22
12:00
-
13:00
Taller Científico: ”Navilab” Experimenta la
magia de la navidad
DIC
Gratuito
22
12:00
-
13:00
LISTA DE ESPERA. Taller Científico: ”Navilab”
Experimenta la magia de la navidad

-*-

Your goal: Exact reproduction of the whole material is the required answer.

Your solution:
22
12:00
-
13:00
Taller Científico: ”Navilab” Experimenta la
magia de la navidad
DIC
Gratuito
22
12:00
-
13:00
LISTA DE ESPERA. Taller Científico: ”Navilab”
Experimenta la magia de la navidad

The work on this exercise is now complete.